_EXERCISE GOAL_
Set down each line of the listing below exactly as it is written.

_DATA SEGMENT_
————

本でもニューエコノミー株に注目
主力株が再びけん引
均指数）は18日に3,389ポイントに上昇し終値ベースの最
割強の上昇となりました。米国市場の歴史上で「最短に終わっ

————

_TASK OUTPUT_
本でもニューエコノミー株に注目
主力株が再びけん引
均指数）は18日に3,389ポイントに上昇し終値ベースの最
割強の上昇となりました。米国市場の歴史上で「最短に終わっ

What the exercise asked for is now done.